Johann Christoph Gottsched
Born 2 February 1700(1700-02-02)
Juditten, Prussia
Died 12 December 1766 (aged 66)
Leipzig, Germany

Johann Christoph Gottsched (2 February 1700 – 12 December 1766), was a German author and critic.

He was born at Juditten near Königsberg, Brandenburg-Prussia, the son of a Lutheran clergyman. He studied philosophy and history at the University of Königsberg, but immediately on taking the degree of Magister in 1723, he fled to Leipzig in order to avoid being drafted into the Prussian army. In Leipzig he enjoyed the protection of JB Mencke, who, under the name of "Philander von der Linde," was a well-known poet and president of the Deutschübende poetische Gesellschaft in Leipzig. Of this society Gottsched was elected "Senior" in 1726, and in the next year reorganized it under the title of the Deutsche Gesellschaft. In 1730 he was appointed extraordinary professor of poetry, and, in 1734, ordinary professor of logic and metaphysics in the university. He died at Leipzig.

Gottsched's chief work was his Versuch einer kritischen Dichtkunst für die Deutschen (1730), the first systematic treatise in German on the art of poetry from the standpoint of Boileau. His Ausführliche Redekunst (1728) and his Grundlegung einer deutschen Sprachkunst (1748) were of importance for the development of German style and the purification of the language. He wrote several plays, of which Der sterbende Cato (1732), an adaptation of Joseph Addison's tragedy and a French play on the same theme, was long popular on the stage. In his Deutsche Schaubühne (6 volumes, 1740-1745), which contained mainly translations from the French, he provided the German stage with a classical repertory, and his bibliography of the German drama, Nötiger Vorrat zur Geschichte der deutschen dramatischen Dichtkunst (1757-1765), is still valuable. He was also the editor of several journals devoted to literary criticism.

As a critic, Gottsched insisted on German literature being subordinated to the laws of French classicism; he enunciated rules by which the playwright must be bound, and abolished bombast and buffoonery from the serious stage. While such reforms obviously afforded a healthy corrective to the extravagance and want of taste which were rampant in the German literature of the time, Gottsched went too far. In 1740 he came into conflict with the Swiss writers Johann Jakob Bodmer and Johann Jakob Breitinger (1701-1776), who, under the influence of Addison and contemporary Italian critics, demanded that the poetic imagination should not be hampered by artificial rules; they pointed to the great English poets, and especially to Milton.

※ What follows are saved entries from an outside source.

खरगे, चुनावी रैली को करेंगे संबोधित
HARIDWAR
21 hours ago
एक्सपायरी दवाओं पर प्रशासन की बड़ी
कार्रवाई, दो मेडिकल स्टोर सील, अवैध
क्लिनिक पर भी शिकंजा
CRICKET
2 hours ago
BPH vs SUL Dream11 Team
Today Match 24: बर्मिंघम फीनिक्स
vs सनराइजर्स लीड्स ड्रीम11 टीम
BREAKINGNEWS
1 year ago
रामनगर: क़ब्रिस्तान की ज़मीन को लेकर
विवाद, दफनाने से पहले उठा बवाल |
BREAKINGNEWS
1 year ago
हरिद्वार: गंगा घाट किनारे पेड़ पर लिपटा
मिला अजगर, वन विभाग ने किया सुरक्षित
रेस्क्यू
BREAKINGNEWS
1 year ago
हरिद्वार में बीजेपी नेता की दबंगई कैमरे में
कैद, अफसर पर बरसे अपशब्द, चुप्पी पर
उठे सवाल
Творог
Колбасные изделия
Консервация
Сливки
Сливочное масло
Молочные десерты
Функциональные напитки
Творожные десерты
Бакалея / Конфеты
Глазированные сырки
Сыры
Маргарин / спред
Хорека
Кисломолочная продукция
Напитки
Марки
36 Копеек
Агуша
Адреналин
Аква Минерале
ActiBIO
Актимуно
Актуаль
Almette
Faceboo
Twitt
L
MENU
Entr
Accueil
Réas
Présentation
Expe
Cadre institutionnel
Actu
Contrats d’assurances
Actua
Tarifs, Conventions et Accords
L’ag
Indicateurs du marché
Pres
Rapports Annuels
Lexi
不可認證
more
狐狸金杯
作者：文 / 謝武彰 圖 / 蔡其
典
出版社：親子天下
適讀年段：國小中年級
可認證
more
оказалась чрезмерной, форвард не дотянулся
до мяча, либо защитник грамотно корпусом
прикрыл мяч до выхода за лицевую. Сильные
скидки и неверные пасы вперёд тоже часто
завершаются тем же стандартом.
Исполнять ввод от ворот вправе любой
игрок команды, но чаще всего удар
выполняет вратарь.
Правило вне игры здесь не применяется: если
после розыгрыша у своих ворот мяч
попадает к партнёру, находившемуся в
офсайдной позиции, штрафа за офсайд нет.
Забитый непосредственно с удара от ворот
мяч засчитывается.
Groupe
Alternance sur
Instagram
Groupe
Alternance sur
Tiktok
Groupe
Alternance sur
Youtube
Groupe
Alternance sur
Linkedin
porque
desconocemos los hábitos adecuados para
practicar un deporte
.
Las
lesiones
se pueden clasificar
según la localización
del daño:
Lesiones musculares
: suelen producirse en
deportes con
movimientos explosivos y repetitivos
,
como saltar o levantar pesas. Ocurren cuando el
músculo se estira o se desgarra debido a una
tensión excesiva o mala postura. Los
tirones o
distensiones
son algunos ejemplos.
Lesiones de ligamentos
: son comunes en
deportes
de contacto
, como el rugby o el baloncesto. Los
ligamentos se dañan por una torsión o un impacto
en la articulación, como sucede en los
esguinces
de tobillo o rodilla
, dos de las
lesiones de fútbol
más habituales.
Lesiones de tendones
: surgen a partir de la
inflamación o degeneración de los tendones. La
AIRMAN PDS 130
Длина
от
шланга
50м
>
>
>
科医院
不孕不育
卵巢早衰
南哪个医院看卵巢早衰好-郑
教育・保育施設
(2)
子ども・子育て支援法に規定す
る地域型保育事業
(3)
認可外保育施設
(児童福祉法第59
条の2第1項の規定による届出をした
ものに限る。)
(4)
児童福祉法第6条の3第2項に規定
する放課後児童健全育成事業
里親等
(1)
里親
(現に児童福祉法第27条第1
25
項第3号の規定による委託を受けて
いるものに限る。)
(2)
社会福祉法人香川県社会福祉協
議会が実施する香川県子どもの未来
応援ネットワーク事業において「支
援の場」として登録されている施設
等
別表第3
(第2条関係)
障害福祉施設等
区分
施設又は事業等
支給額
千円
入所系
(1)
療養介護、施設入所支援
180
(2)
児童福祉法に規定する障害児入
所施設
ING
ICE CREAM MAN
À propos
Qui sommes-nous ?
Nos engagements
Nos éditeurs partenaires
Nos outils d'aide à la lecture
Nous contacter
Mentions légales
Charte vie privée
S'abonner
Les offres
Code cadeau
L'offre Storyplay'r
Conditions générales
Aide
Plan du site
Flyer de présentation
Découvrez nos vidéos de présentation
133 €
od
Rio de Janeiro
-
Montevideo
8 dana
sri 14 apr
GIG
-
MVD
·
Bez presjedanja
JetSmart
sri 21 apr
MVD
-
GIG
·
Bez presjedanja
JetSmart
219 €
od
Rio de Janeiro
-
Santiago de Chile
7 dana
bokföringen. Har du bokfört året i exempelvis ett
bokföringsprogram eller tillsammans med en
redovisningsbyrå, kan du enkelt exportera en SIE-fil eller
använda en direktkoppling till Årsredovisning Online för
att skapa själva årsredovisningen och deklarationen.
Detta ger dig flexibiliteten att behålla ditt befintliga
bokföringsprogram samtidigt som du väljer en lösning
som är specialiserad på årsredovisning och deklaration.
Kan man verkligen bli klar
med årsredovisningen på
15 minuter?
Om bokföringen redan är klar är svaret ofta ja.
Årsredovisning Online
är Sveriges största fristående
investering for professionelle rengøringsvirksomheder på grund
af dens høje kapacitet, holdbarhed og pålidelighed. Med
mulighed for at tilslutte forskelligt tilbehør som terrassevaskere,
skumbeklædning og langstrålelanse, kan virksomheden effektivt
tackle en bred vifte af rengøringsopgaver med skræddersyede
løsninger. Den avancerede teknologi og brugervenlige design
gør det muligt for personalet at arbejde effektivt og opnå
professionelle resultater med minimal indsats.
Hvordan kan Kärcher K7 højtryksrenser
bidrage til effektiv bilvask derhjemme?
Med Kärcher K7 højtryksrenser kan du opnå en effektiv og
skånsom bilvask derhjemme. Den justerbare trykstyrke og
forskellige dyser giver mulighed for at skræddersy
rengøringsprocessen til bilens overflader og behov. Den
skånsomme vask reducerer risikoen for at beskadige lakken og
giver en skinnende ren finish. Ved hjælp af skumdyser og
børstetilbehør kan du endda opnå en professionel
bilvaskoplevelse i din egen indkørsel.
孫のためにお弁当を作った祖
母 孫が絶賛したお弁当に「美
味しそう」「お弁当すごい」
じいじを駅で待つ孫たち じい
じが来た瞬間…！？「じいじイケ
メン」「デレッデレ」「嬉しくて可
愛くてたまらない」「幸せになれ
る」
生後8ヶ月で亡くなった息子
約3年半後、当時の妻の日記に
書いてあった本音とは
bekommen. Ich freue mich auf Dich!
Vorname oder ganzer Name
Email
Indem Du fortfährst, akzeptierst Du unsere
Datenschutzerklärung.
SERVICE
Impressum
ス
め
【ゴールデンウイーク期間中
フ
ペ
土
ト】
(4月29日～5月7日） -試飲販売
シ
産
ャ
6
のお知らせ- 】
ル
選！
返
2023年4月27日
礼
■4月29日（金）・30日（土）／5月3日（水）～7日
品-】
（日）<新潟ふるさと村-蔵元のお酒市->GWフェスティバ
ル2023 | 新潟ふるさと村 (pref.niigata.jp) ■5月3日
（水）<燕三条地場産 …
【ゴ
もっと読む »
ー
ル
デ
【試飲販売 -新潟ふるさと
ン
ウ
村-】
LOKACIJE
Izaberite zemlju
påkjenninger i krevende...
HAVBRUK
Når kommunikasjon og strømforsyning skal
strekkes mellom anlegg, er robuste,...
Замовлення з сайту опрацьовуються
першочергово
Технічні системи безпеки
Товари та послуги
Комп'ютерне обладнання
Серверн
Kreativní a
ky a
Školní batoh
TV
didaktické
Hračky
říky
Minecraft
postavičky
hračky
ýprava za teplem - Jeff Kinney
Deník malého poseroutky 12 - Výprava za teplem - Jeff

Gottsched, although not blind to the beauties of the English writers, clung the more tenaciously to his principle that poetry must be the product of rules, and, in the fierce controversy which for a time raged between Leipzig and Zürich, he was inevitably defeated. His influence speedily declined, and before his death his name became proverbial for pedantic folly.

Gottsched died in Leipzig at the age of 66.

His wife, Luise Kulmus was also a prominent author.